Potentiostatic electrolysis of fluoride melts with zirconium oxide additives

Currently, the demand for zirconium-based alloys and materials is growing significantly due to their high thermal and corrosion resistance combined with mechanical strength. Existing technologies for producing zirconium and its alloys are complicated by the high temperature of the process, or labor intensity and multi-stage nature, which significantly increases the cost of the target material up to the loss of profitability of the process. Electrochemical synthesis of zirconium and its alloys in fluoride-based melts, using zirconium oxides as the main metal-containing consumable component, seems more profitable. In this work, a series of electrolysis tests were carried out to deposit Al-Zr alloy at a potential of 1.6 V on graphite and molybdenum cathodes. According to the previously obtained results, in the presence of ZrO₂ in the KF-AlF₃-Al₂O₃ melt, a plateau and a discharge peak of electroactive ions appear on the cathode branch of the voltammograms at potentials of -1.4 and -1.7 V, ZrI and ZrII, respectively. Similar responses appear on tungsten at potentials of -1.3 and -1.6 V, respectively, and in the potential region of -1.9 V there is a clear peak (Al) of electroreduction of aluminum ions. As a result of electrolysis, it was found that the graphite anode was consumed, and a fairly well-bonded deposit was formed on the cathode.
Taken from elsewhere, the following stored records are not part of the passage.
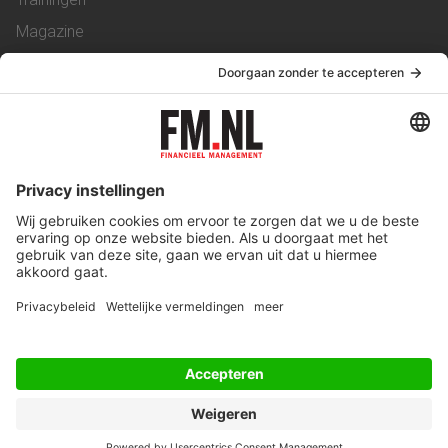
Magazine
Vacatures
Service & Contact
Contact
Over ons
Werken bij ons
Privacy Statement
Algemene Voorwaarden
Privacyinstellingen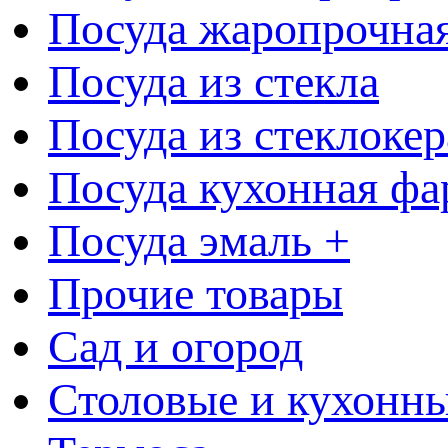
Посуда жаропрочна
Посуда из стекла
Посуда из стеклоке
Посуда кухонная фа
Посуда эмаль +
Прочие товары
Сад и огород
Столовые и кухонны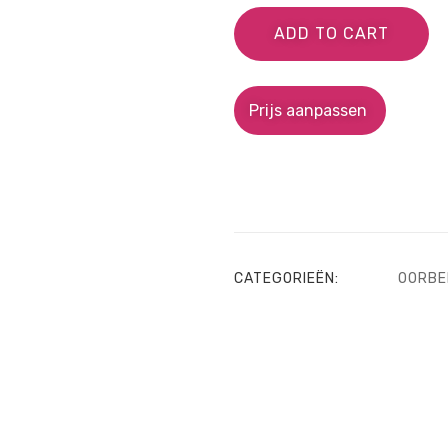
ADD TO CART
Prijs aanpassen
CATEGORIEËN:
OORBE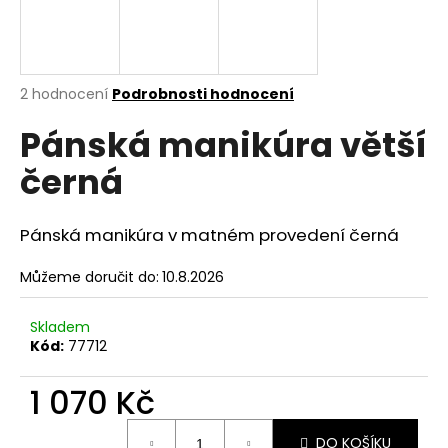
a
j
í
Průměrné
2 hodnocení
Podrobnosti hodnocení
t
hodnocení
?
Pánská manikúra větší
produktu
je
černá
5,0
z
5
hvězdiček.
HLEDAT
Pánská manikúra v matném provedení černá
Můžeme doručit do:
10.8.2026
D
Skladem
o
Kód:
77712
p
o
1 070 Kč
r
u
Měrná
DO KOŠÍKU
cena: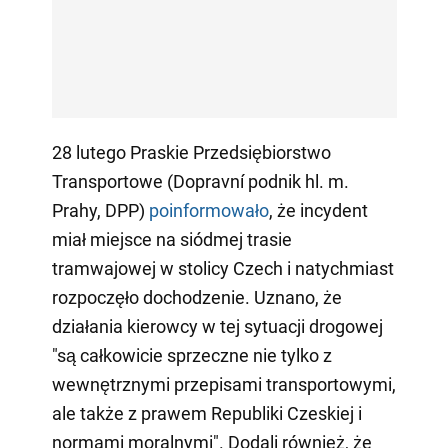
28 lutego Praskie Przedsiębiorstwo
Transportowe (Dopravní podnik hl. m.
Prahy, DPP)
poinformowało
, że incydent
miał miejsce na siódmej trasie
tramwajowej w stolicy Czech i natychmiast
rozpoczęło dochodzenie. Uznano, że
działania kierowcy w tej sytuacji drogowej
"są całkowicie sprzeczne nie tylko z
wewnętrznymi przepisami transportowymi,
ale także z prawem Republiki Czeskiej i
normami moralnymi". Dodali również, że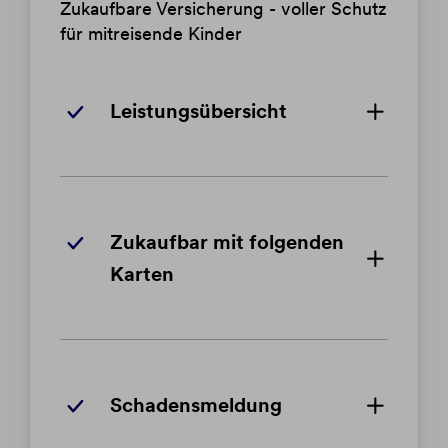
Zukaufbare Versicherung - voller Schutz
für mitreisende Kinder
Leistungsübersicht
Zukaufbar mit folgenden
Karten
Schadensmeldung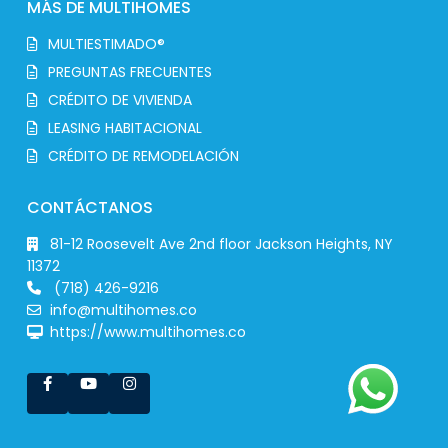
MÁS DE MULTIHOMES
MULTIESTIMADO®
PREGUNTAS FRECUENTES
CRÉDITO DE VIVIENDA
LEASING HABITACIONAL
CRÉDITO DE REMODELACIÓN
CONTÁCTANOS
81-12 Roosevelt Ave 2nd floor Jackson Heights, NY
11372
(718) 426-9216
info@multihomes.co
https://www.multihomes.co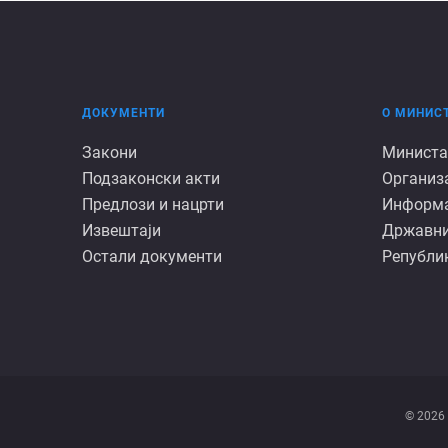
ДОКУМЕНТИ
О МИНИС
Документи
О
Закони
Министа
Подзаконски акти
Организ
минист
Предлози и нацрти
Информац
Извештаји
Државни
Остали документи
Републик
© 2026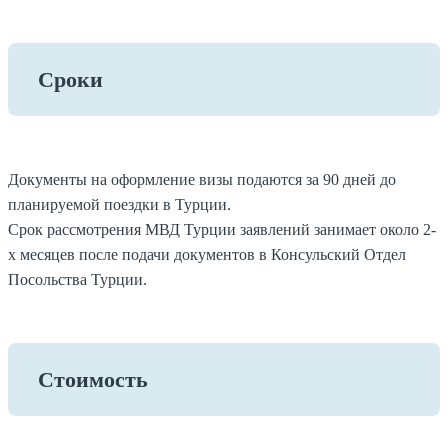
Сроки
Документы на оформление визы подаются за 90 дней до
планируемой поездки в Турции.
Срок рассмотрения МВД Турции заявлений занимает около 2-
х месяцев после подачи документов в Консульский Отдел
Посольства Турции.
Стоимость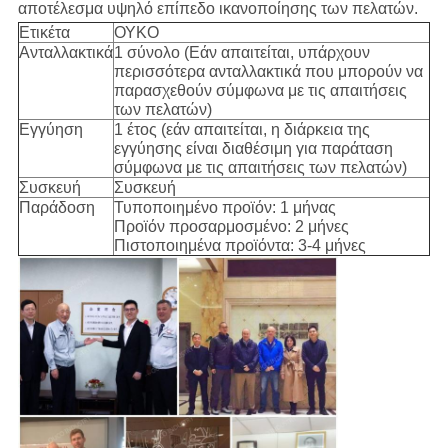
αποτέλεσμα υψηλό επίπεδο ικανοποίησης των πελατών.
Ετικέτα
ΟΥΚΟ
Ανταλλακτικά
1 σύνολο (Εάν απαιτείται, υπάρχουν
περισσότερα ανταλλακτικά που μπορούν να
παρασχεθούν σύμφωνα με τις απαιτήσεις
των πελατών)
Εγγύηση
1 έτος (εάν απαιτείται, η διάρκεια της
εγγύησης είναι διαθέσιμη για παράταση
σύμφωνα με τις απαιτήσεις των πελατών)
Συσκευή
Συσκευή
Παράδοση
Τυποποιημένο προϊόν: 1 μήνας
Προϊόν προσαρμοσμένο: 2 μήνες
Πιστοποιημένα προϊόντα: 3-4 μήνες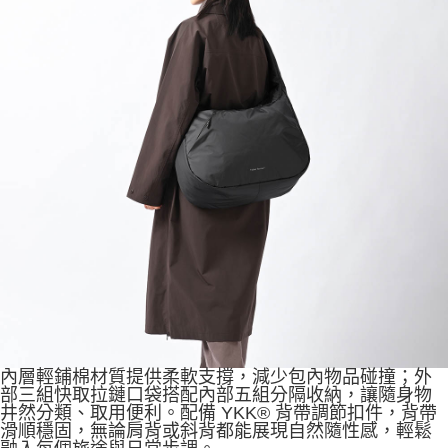
內層輕鋪棉材質提供柔軟支撐，減少包內物品碰撞；外
部三組快取拉鏈口袋搭配內部五組分隔收納，讓隨身物
井然分類、取用便利。配備 YKK® 背帶調節扣件，背帶
滑順穩固，無論肩背或斜背都能展現自然隨性感，輕鬆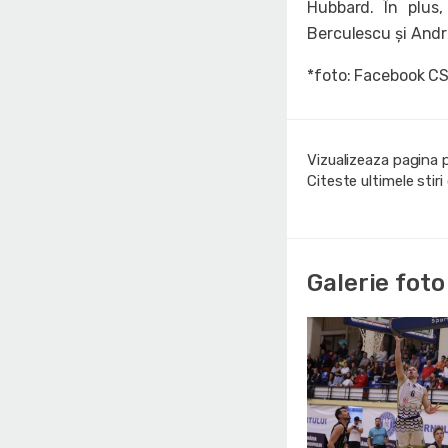
Hubbard. În plus,
Berculescu și Andr
*foto: Facebook C
Vizualizeaza pagina 
Citeste ultimele stir
Galerie foto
Part of the cathode deposit was mechanically separated from the cathode for analysis of its chemical and phase composition. Based on the results of X-ray phase analysis, it was found that the cathode deposit mainly consists of Al₃Zr and aluminum compounds with molybdenum impurities, with the composition Al₁₂Mo, which is consistent with known ideas about the formation of intermetallic compounds during the interaction of aluminum with other metals. Electrolysis of the melt on the graphite cathode was carried out under similar conditions. Based on a microphotograph of the cathode cross section, it was found that during electrolysis, a layer of deposit containing both zirconium and aluminum was formed at the electrode-electrolyte phase boundary.